Did the Academy get it right?
I don’t necessarily think that they got it wrong, however I could make a strong argument that both The Adventures of Robin Hood and Boys Town were more deserving films for this particular year. The former was quite possiby one of the most entertaining films of all time, and the latter was a dramatic coming of age film that was dramatic and poignant. Plus, if we’re talking about Outstanding Production, The Adventures of Robin Hood had far better production value than You Can’t Take It With You. It had well-choreographed and entertaining action sequences, well designed period costumes and set pieces, and a compelling story that at that point had yet to be told and retold (at least in cinema). Like many ideas at that point in time, it was still fresh. Both films were dealing in themes that were pertinant to the day, i.e. class structure and the rich having everything, but the poor having the real wealth. Probably what ultimately won the award for You Can’t Take It With You was that it took place in a real world of the United States during the Great Depression. People of the late thirties could relate to Alice and Tony and Vanderhoff better than they could with Robin Hood or Maid Marion or Little John.

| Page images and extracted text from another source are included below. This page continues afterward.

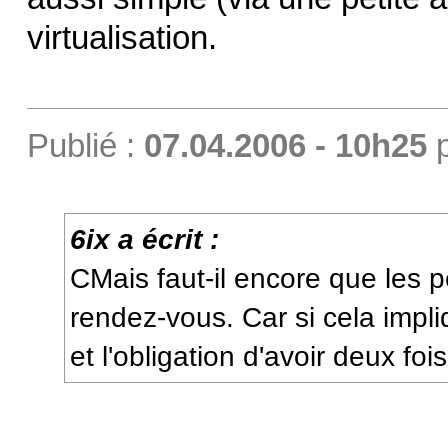
virtualisation.
Publié :
07.04.2006 - 10h25
6ix a écrit :
CMais faut-il encore que les 
rendez-vous. Car si cela impl
et l'obligation d'avoir deux fo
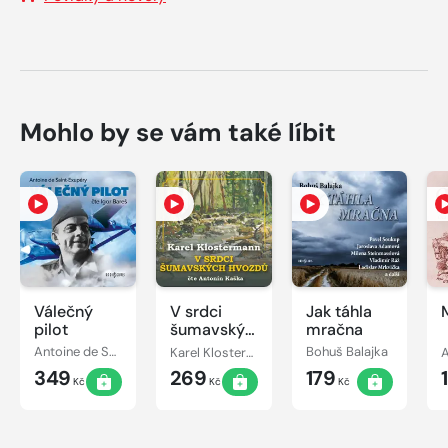
Mohlo by se vám také líbit
Válečný
V srdci
Jak táhla
pilot
šumavských
mračna
hvozdů
Antoine de Saint-Exupéry
Karel Klostermann
Bohuš Balajka
A
349
269
179
Kč
Kč
Kč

They had seen what people like Kirby and his lackeys were doing and how it was affecting their real world in a much more tangible way than the actions of Prince John or the Sherriff were affecting the fantasy world of Nottingham. In that sense, You Can’t Take It With You probably had a much deeper emotional impact on people, and you can’t blame anyone for voting with their heart. So even though in a vacuum I’d cast my vote for The Adventures of Robin Hood, I can’t be critical of the fact that You Can’t Take It With You took home the statue.